FACE-net: Factual Calibration and Emotion Augmentation for Retrieval-enhanced Emotional Video Captioning

Emotional Video Captioning (EVC) is an emerging task, which aims to describe factual content with the intrinsic emotions expressed in videos. Existing works perceive global emotional cues and then combine with video content to generate descriptions. However, insufficient factual and emotional cues mining and coordination during generation make their methods difficult to deal with the factual-emotional bias, which refers to the factual and emotional requirements being different in different samples on generation. To this end, we propose a retrieval-enhanced framework with FActual Calibration and Emotion augmentation (FACE-net), which through a unified architecture collaboratively mines factual-emotional semantics and provides adaptive and accurate guidance for generation, breaking through the compromising tendency of factual-emotional descriptions in all sample learning. Technically, we firstly introduces an external repository and retrieves the most relevant sentences with the video content to augment the semantic information. Subsequently, our factual calibration via uncertainty estimation module splits the retrieved information into subject-predicate-object triplets, and self-refines and cross-refines different components through video content to effectively mine the factual semantics; while our progressive visual emotion augmentation module leverages the calibrated factual semantics as experts, interacts with the video content and emotion dictionary to generate visual queries and candidate emotions, and then aggregates them to adaptively augment emotions to each factual semantics. Moreover, to alleviate the factual-emotional bias, we design a dynamic bias adjustment routing module to predict and adjust the degree of bias of a sample.

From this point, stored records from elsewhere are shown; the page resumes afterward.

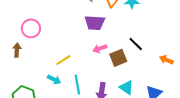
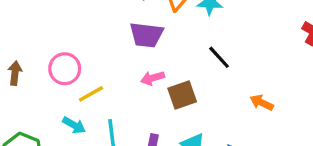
pink circle: (31, 28) -> (65, 69), moved
black line: (136, 44) -> (219, 57), moved

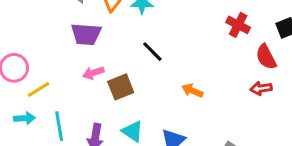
cyan arrow: (74, 125) -> (25, 118), turned -30

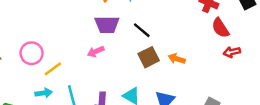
purple trapezoid: (86, 34) -> (107, 25), moved
red semicircle: (266, 57) -> (220, 28), moved
brown square: (121, 87) -> (149, 57), moved

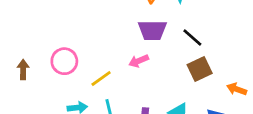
orange arrow: (177, 59) -> (237, 89), moved
yellow line: (53, 69) -> (101, 79), moved

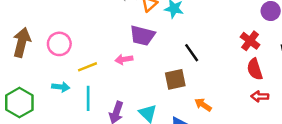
black line: (192, 37) -> (192, 53), moved
brown arrow: (23, 69) -> (22, 42), size x1.6

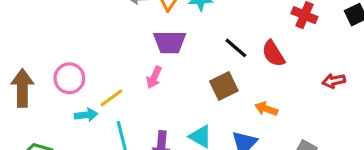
pink arrow: (124, 59) -> (154, 77), turned -42
red semicircle: (255, 69) -> (273, 54), moved
cyan arrow: (61, 87) -> (86, 115), moved

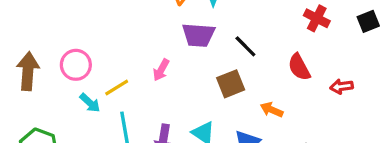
purple trapezoid: (170, 42) -> (198, 35), moved
red semicircle: (273, 54) -> (299, 67), moved
cyan arrow: (86, 115) -> (90, 103), turned 45

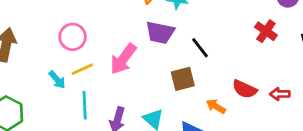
pink circle: (76, 65) -> (73, 37), moved
red semicircle: (299, 67) -> (245, 89), moved, turned -45
pink arrow: (161, 70) -> (123, 59), size x1.6

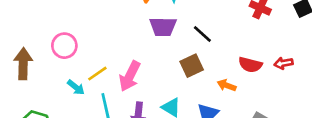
pink circle: (73, 37) -> (64, 46), moved
pink arrow: (123, 59) -> (130, 76), moved

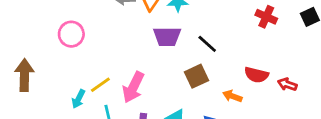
pink circle: (64, 46) -> (71, 34), moved
red arrow: (284, 63) -> (287, 84), moved, turned 30
cyan arrow: (76, 87) -> (78, 99), turned 78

翻译：情感视频描述是一项新兴任务，旨在结合视频所表达的内在情感来描述事实内容。现有方法通过感知全局情感线索，并将其与视频内容结合以生成描述。然而，由于生成过程中事实与情感线索挖掘及协调不足，现有方法难以处理事实-情感偏差问题，即不同样本在生成时对事实与情感的需求存在差异。为此，我们提出一种融合事实校准与情感增强的检索增强框架（FACE-net），该框架通过统一架构协同挖掘事实-情感语义，并为生成过程提供自适应且精准的引导，从而突破全样本学习中事实与情感描述相互妥协的倾向。技术上，我们首先引入外部语料库，检索与视频内容最相关的句子以增强语义信息。随后，基于不确定性估计的事实校准模块将检索信息拆分为主语-谓语-宾语三元组，并通过视频内容进行自校正与交叉校正，以有效挖掘事实语义；而渐进式视觉情感增强模块则以校准后的事实语义作为专家知识，与视频内容及情感词典交互以生成视觉查询和候选情感，进而将其聚合以自适应地为每个事实语义增强情感表达。此外，为缓解事实-情感偏差，我们设计了动态偏差调节路由模块，用于预测并调整样本的偏差程度。